Ouch, was not aware of that, thank you. So in this case, what does actually happen? One thread, when editing y[i], also locks some nearby y[j]?

The issue is that a `BitVector` is storing multiple values per byte. More specifically, it stores 64 values per `UInt64` (8 bytes). In order to write a single entry, it reads the entire `UInt64`, sets one of the bits to the value it wants, and then writes the entire `UInt64` back to memory.

This opens up the potential for a data race. The reason this is not thread-safe is that multiple threads can read the same `UInt64`, modify it by changing a single bit, and then write it back. This process takes time. If more than one reads it before the changes can get written back, then whichever writes it last will overwrite the work of everyone else. A lock would avoid this, but also would cause significant slowdowns.
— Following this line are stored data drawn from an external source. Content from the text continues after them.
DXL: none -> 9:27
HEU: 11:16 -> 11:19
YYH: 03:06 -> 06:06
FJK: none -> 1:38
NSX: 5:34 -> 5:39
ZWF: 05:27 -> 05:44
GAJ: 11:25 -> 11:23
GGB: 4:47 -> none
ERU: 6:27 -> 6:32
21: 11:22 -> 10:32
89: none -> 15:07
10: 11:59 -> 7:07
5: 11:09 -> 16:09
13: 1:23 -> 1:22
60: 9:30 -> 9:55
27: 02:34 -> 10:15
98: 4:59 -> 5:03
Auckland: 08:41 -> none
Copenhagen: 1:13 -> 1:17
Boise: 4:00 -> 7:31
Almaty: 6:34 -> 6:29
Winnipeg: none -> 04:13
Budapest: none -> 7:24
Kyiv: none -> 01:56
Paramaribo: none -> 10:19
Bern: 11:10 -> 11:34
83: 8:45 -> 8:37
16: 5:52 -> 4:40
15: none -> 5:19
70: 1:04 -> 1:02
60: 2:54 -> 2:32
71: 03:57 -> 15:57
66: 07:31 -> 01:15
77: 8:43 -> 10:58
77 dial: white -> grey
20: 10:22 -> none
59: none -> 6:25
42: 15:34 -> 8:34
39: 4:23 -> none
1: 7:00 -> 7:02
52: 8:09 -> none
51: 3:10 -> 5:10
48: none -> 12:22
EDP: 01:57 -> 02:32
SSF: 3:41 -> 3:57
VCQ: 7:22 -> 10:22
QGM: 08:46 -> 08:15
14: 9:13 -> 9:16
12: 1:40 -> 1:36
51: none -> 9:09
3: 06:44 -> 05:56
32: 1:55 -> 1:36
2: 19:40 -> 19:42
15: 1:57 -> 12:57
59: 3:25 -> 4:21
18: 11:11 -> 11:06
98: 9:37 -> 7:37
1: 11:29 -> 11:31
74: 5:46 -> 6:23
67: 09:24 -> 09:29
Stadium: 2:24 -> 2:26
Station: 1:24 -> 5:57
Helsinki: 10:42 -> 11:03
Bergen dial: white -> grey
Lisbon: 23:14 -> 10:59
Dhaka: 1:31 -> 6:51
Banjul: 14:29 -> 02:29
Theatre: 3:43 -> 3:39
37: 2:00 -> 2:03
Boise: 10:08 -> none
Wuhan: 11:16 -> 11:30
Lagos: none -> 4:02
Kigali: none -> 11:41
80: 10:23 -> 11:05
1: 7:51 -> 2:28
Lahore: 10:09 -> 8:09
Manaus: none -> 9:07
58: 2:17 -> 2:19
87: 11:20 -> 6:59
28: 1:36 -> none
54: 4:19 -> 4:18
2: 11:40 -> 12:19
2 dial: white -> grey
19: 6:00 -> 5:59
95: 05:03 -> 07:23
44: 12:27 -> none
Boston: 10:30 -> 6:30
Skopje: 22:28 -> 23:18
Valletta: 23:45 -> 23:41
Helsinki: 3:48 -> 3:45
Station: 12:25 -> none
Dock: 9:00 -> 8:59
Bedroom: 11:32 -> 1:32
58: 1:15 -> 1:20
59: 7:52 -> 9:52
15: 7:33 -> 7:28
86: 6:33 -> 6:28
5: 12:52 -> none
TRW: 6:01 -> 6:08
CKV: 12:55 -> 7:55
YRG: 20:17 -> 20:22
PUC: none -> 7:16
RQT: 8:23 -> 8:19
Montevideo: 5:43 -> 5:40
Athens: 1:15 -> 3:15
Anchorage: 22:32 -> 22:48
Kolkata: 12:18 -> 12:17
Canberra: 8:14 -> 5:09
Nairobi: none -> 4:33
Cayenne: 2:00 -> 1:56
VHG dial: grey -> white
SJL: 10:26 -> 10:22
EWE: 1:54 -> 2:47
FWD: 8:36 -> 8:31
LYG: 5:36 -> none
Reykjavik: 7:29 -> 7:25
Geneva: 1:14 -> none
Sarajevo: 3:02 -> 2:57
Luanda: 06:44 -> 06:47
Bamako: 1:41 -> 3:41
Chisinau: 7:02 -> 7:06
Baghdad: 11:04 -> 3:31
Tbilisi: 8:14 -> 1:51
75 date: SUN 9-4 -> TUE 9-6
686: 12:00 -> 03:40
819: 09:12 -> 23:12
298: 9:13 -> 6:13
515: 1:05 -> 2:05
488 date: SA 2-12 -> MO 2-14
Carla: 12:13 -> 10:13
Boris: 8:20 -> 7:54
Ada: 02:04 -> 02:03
A `Vector{Bool}` uses 1 byte per entry (rather than 1/8-byte like `BitVector`) and the bytes are addressed individually (rather than in blocks of 8 via `UInt64`), so it should be safe from data races in your example. I will recommend you use that instead.

1 Like

if you want to make this faster, you have to pack the bools into Ints yourself unfortunately.

Thank you @GunnarFarneback for the solution and @Oscar_Smith for a clear explanation.

One last thing: are there any other basic datastructures (from base) that are not thread-safe? Dict? Set?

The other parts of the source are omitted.